In this fourth and final part in this series of guest posts, enterprise investment specialist Chris Potts, focuses on end-to-end portfolio management, concluding that – from ideas to outcomes – it’s all one portfolio.
The process of making investments, whether in change or anything else, means continually weighing up risks and rewards. We must always put at risk something we value, to achieve our investment goals. The only certainty we have to rely on is that it’s impossible to know what will happen. Time will tell what risks we ended-up taking, and what rewards we got in return.
An investment strategy and a portfolio are the essential tools of the trade. At its simplest, our strategy is one of two options: set a limit on risks and maximise rewards, or target rewards and minimise risks. If our strategy were neither one nor the other, our choices would lack clarity and focus, and our changes would under-perform. For any enterprise driven by specified goals (I have never seen one that isn’t), by implication at least the second strategy applies.
Our portfolio is how we execute that strategy, through all the changes we’re currently betting-on. We also use the portfolio to value each new idea, as that depends on how it fits with our other investments. We target and measure performance for the portfolio as a unified whole: achieving all our goals, at the speed that we need to, and with the least possible risks and resources.
An efficient portfolio for investing in change
Our changes, in total, must be as efficient as possible, including the ones that don’t turn out as we’d hoped. The ideas-to-outcomes investment process needs to be waste-free, smoothly executed, and continually improving. We invest only in changes we need, pull each one through the process at just the right speed, and make the very most of our skills and resources.
Efficiency also applies to the risks we are taking, to get the rewards. Changes can jeopardise the very same goals that our investments are there to achieve. For example (using the sample list of goals from my previous article): we could be putting our Compliance at risk with innovative Products, or putting our Continuity at risk by transforming our Structure. Every change we invest in, whatever goal it is aimed at, demands that we put our Costs goals at risk. An efficient portfolio, in this context, is one where attempting to de-risk it further would lead to less-than-targeted rewards.

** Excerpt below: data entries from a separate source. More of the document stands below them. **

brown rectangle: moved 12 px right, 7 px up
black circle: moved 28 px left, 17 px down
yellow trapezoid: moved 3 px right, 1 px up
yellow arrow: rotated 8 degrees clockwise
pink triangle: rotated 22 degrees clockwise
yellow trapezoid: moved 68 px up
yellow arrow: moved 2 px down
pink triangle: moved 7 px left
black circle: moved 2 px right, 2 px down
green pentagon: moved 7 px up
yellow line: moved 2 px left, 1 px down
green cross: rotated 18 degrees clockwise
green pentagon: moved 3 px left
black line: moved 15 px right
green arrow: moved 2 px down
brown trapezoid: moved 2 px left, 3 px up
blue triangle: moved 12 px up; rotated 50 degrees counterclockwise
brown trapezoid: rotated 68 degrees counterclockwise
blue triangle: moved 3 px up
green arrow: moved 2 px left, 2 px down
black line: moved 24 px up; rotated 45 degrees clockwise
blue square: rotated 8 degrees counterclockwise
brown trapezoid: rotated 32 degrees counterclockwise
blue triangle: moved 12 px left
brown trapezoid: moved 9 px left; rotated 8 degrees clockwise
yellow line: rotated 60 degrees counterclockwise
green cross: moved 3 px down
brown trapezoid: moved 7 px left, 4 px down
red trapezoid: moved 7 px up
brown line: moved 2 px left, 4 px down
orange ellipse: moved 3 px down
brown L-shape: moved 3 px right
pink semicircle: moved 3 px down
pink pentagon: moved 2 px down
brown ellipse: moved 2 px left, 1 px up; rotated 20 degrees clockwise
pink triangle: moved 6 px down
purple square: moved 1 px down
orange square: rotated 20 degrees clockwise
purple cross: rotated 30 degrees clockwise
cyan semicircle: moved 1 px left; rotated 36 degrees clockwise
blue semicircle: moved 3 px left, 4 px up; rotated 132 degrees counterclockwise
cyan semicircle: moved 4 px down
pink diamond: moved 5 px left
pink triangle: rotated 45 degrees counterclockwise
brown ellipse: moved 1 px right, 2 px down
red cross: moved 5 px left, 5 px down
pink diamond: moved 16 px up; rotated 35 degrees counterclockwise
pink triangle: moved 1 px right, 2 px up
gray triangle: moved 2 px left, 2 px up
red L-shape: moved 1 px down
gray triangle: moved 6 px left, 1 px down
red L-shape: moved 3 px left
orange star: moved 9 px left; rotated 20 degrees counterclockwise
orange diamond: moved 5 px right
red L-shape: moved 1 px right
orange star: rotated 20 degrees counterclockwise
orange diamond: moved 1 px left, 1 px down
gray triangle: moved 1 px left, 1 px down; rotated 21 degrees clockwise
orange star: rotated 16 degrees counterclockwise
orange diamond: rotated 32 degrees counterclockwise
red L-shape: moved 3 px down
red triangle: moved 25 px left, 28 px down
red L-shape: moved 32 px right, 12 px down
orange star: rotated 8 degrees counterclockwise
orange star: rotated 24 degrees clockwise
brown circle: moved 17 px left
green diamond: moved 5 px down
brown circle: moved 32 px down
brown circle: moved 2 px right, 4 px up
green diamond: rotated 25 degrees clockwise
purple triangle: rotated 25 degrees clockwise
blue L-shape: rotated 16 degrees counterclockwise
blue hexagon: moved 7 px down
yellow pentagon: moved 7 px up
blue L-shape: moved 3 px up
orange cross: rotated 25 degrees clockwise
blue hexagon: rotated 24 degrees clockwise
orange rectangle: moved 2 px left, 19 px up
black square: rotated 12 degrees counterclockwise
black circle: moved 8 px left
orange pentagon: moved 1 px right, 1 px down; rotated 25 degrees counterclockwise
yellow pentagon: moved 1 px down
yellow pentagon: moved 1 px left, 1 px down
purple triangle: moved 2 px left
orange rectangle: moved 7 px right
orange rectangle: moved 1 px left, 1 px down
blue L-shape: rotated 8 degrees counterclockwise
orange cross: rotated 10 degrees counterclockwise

The best way to make sure we are investing efficiently is with a joined-up portfolio for all of our changes. While it’s common to have various portfolios, for different phases or types of change – innovations, waterfall projects, agile sprints, and others – there is only one enterprise strategy, with its overall goals and milestones. To achieve it means managing an aggregate view of probabilities, risks and resources. One master portfolio, linking-up all the others, also helps us to keep creating our truly big-picture outcomes.
Big-picture outcomes
All the ideas our enterprise has ever invested in, whether they ended up working or not, have together created three big-picture outcomes:
- Identity – the characteristics that make our enterprise unique, such as brands, products, culture, values, and our interactions with people and markets.
- Performance – how we go about our business, day-to-day, and the measurable results we therefore achieve.
- Durability – our ability to continue succeeding, through new opportunities, challenges and risks.
Our enterprise lives in a multi-speed world, of increasingly fragmented change, and an ever-growing range of ideas. Each change we invest in now, and beyond, has the potential to impact our big-picture outcomes, as well as our portfolio goals. There are risks that are new to many of us, and rewards if we know how to get them.
If your enterprise is still working with fragmented portfolios, now is the time to start joining them up. With one end-to-end portfolio for investing in change, we can keep transforming ideas into outcomes (at market-speed and efficiently), innovate as an integral part of that process, and continue to achieve all the results that we want.